_WHAT TO PRODUCE_
Setting pictures aside, output exactly the lines from the start of the records to the line with "مولتی ویتامین مخصوص آقایان", that line included.
──────── SUPPLIED MATERIAL ────────
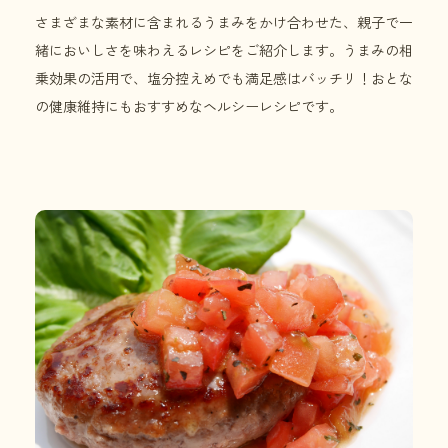
さまざまな素材に含まれるうまみをかけ合わせた、親子で一
緒においしさを味わえるレシピをご紹介します。うまみの相
乗効果の活用で、塩分控えめでも満足感はバッチリ！おとな
の健康維持にもおすすめなヘルシーレシピです。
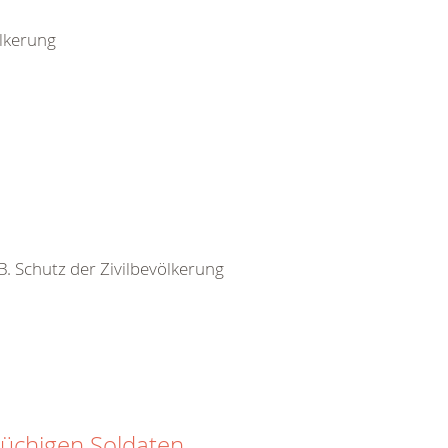
ölkerung
 B. Schutz der Zivilbevölkerung
rüchigen Soldaten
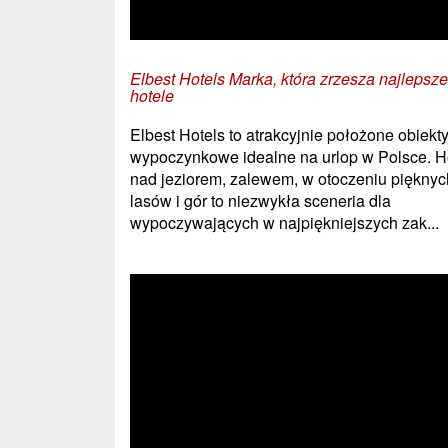
Elbest Hotels Marka, która zrzesza najlepsze
hotele
Elbest Hotels to atrakcyjnie położone obiekt
wypoczynkowe idealne na urlop w Polsce. H
nad jeziorem, zalewem, w otoczeniu pięknyc
lasów i gór to niezwykła sceneria dla
wypoczywających w najpiękniejszych zak...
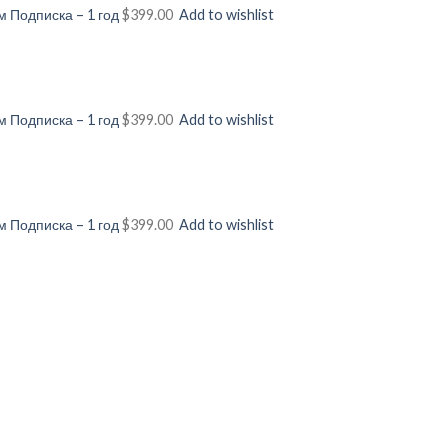
 Подписка – 1 год
$399.00
Add to wishlist
 Подписка – 1 год
$399.00
Add to wishlist
 Подписка – 1 год
$399.00
Add to wishlist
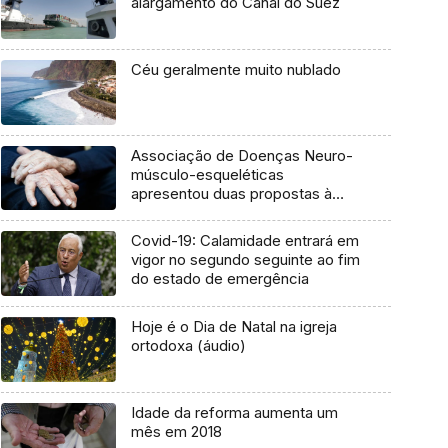
alargamento do Canal do Suez
Céu geralmente muito nublado
Associação de Doenças Neuro-
músculo-esqueléticas
apresentou duas propostas à
secretaria da Saúde (vídeo)
Covid-19: Calamidade entrará em
vigor no segundo seguinte ao fim
do estado de emergência
Hoje é o Dia de Natal na igreja
ortodoxa (áudio)
Idade da reforma aumenta um
mês em 2018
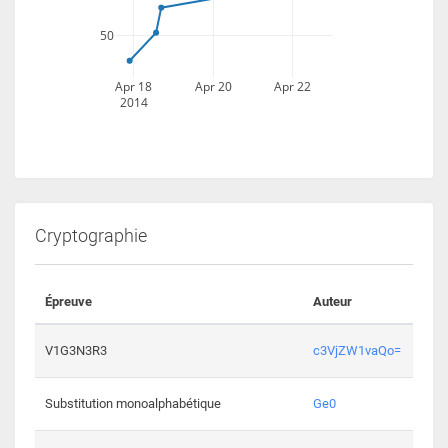
50
Apr 18
Apr 20
Apr 22
2014
Cryptographie
Épreuve
Auteur
Vali
2194 
V1G3N3R3
c3VjZW1vaQo=
2041 
Substitution monoalphabétique
Ge0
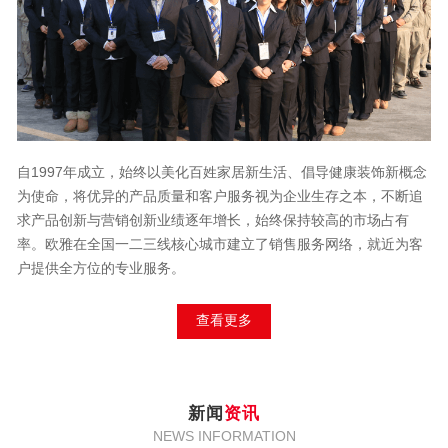
自1997年成立，始终以美化百姓家居新生活、倡导健康装饰新概念
为使命，将优异的产品质量和客户服务视为企业生存之本，不断追
求产品创新与营销创新业绩逐年增长，始终保持较高的市场占有
率。欧雅在全国一二三线核心城市建立了销售服务网络，就近为客
户提供全方位的专业服务。
查看更多
新闻
资讯
NEWS INFORMATION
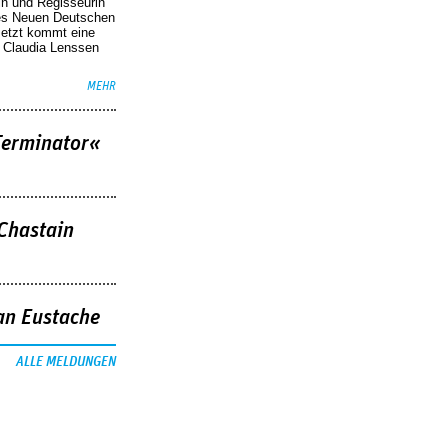
in und Regisseurin
des Neuen Deutschen
Jetzt kommt eine
. Claudia Lenssen
MEHR
Terminator«
 Chastain
an Eustache
ALLE MELDUNGEN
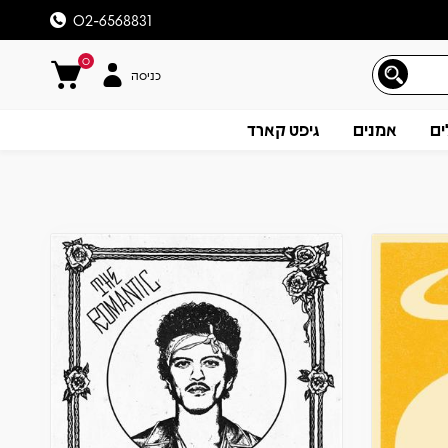
02-6568831
0
כניסה
ים
אמנים
גיפט קארד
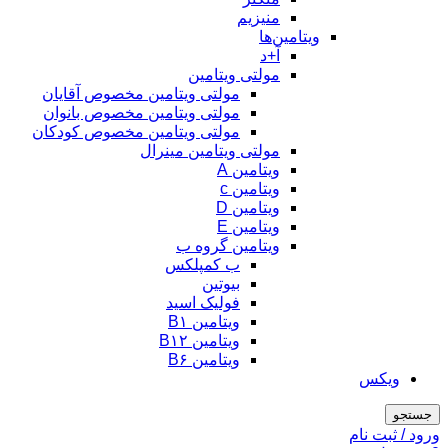
منیزیم
ویتامین‌ها
آ+د
مولتی ویتامین
مولتی ویتامین مخصوص آقایان
مولتی ویتامین مخصوص بانوان
مولتی ویتامین مخصوص کودکان
مولتی ویتامین مینرال
ویتامین A
ویتامین c
ویتامین D
ویتامین E
ویتامین گروه ب
ب کمپلکس
بیوتین
فولیک اسید
ویتامین B۱
ویتامین B۱۲
ویتامین B۶
ویکس
جستجو
ورود / ثبت نام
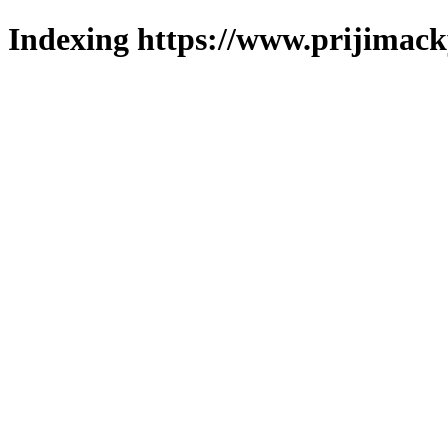
Indexing https://www.prijimack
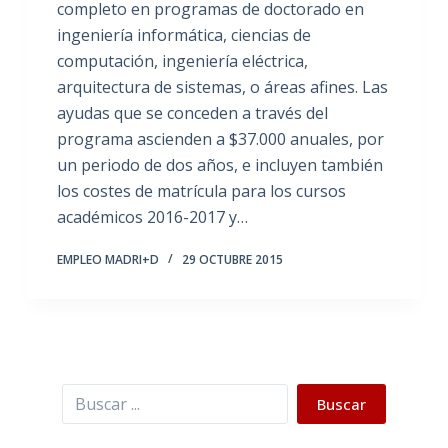
completo en programas de doctorado en
ingeniería informática, ciencias de
computación, ingeniería eléctrica,
arquitectura de sistemas, o áreas afines. Las
ayudas que se conceden a través del
programa ascienden a $37.000 anuales, por
un periodo de dos años, e incluyen también
los costes de matrícula para los cursos
académicos 2016-2017 y…
EMPLEO MADRI+D
29 OCTUBRE 2015
Buscar
Buscar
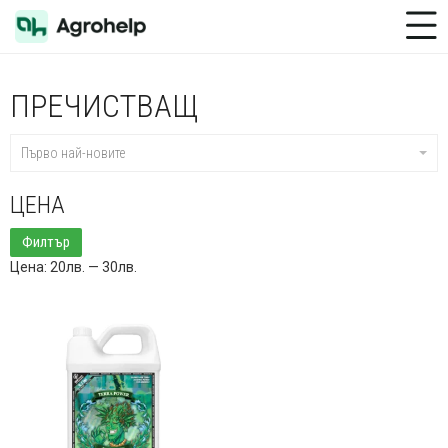
Toggle Menu
ПРЕЧИСТВАЩ
Първо най-новите
ЦЕНА
Минимална
Максимална
Филтър
цена
цена
Цена:
20лв.
—
30лв.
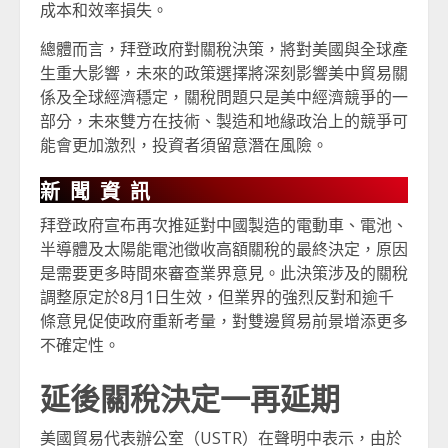
成本和效率損失。
總體而言，拜登政府對關稅決策，將對美國與全球產
生重大影響，未來的政策選擇將深刻影響美中貿易關
係及全球經濟穩定，關稅問題只是美中經濟競爭的一
部分，未來雙方在技術、製造和地緣政治上的競爭可
能會更加激烈，投資者須留意潛在風險。
新聞資訊
拜登政府宣布再次推延對中國製造的電動車、電池、
半導體及太陽能電池徵收高額關稅的最終決定，原因
是需要更多時間來審查業界意見。此決策涉及的關稅
調整原定於8月1日生效，但業界的強烈反對和逾千
條意見促使政府重新考量，對雙邊貿易前景增添更多
不確定性。
延後關稅決定一再延期
美國貿易代表辦公室（USTR）在聲明中表示，由於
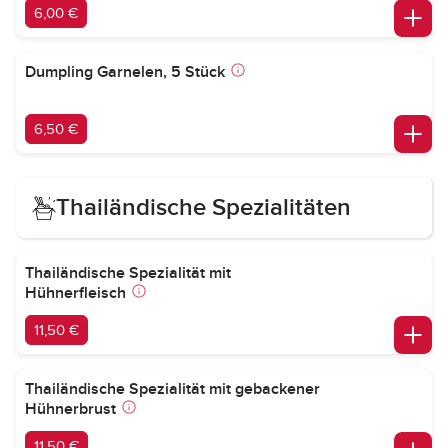
6,00 €
Dumpling Garnelen, 5 Stück
6,50 €
Thailändische Spezialitäten
Thailändische Spezialität mit
Hühnerfleisch
11,50 €
Thailändische Spezialität mit gebackener
Hühnerbrust
11,50 €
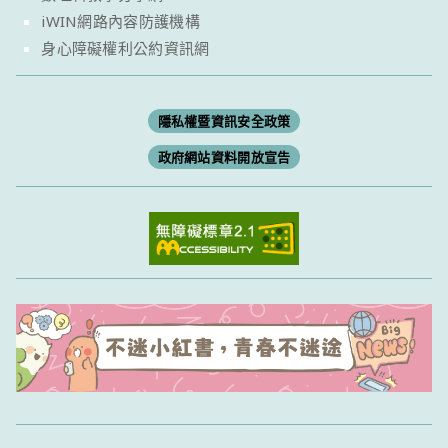
iWIN網路內容防護機構
身心障礙權利公約資訊網
隱私權暨資訊安全政策
政府網站資料開放宣告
────────
_EXERCISE RESULT_
さまざまな素材に含まれるうまみをかけ合わせた、親子で一
緒においしさを味わえるレシピをご紹介します。うまみの相
乗効果の活用で、塩分控えめでも満足感はバッチリ！おとな
の健康維持にもおすすめなヘルシーレシピです。
ölkerung
 B. Schutz der Zivilbevölkerung
rüchigen Soldaten
Elbest Hotels Marka, która zrzesza najlepsze
hotele
Elbest Hotels to atrakcyjnie położone obiekt
wypoczynkowe idealne na urlop w Polsce. H
nad jeziorem, zalewem, w otoczeniu pięknyc
lasów i gór to niezwykła sceneria dla
wypoczywających w najpiękniejszych zak...
 Подписка – 1 год
$399.00
Add to wishlist
 Подписка – 1 год
$399.00
Add to wishlist
 Подписка – 1 год
$399.00
Add to wishlist
alargamento do Canal do Suez
Céu geralmente muito nublado
Associação de Doenças Neuro-
músculo-esqueléticas
apresentou duas propostas à
secretaria da Saúde (vídeo)
Covid-19: Calamidade entrará em
vigor no segundo seguinte ao fim
do estado de emergência
Hoje é o Dia de Natal na igreja
ortodoxa (áudio)
Idade da reforma aumenta um
mês em 2018
50
Apr 18
Apr 20
Apr 22
2014
Cryptographie
Épreuve
Auteur
Vali
2194 
V1G3N3R3
c3VjZW1vaQo=
2041 
Substitution monoalphabétique
Ge0
自1997年成立，始终以美化百姓家居新生活、倡导健康装饰新概念
为使命，将优异的产品质量和客户服务视为企业生存之本，不断追
求产品创新与营销创新业绩逐年增长，始终保持较高的市场占有
率。欧雅在全国一二三线核心城市建立了销售服务网络，就近为客
户提供全方位的专业服务。
查看更多
新闻
资讯
NEWS INFORMATION
in und Regisseurin
des Neuen Deutschen
Jetzt kommt eine
. Claudia Lenssen
MEHR
Terminator«
 Chastain
an Eustache
ALLE MELDUNGEN
02-6568831
0
כניסה
ים
אמנים
גיפט קארד
منیزیم
ویتامین‌ها
آ+د
مولتی ویتامین
مولتی ویتامین مخصوص آقایان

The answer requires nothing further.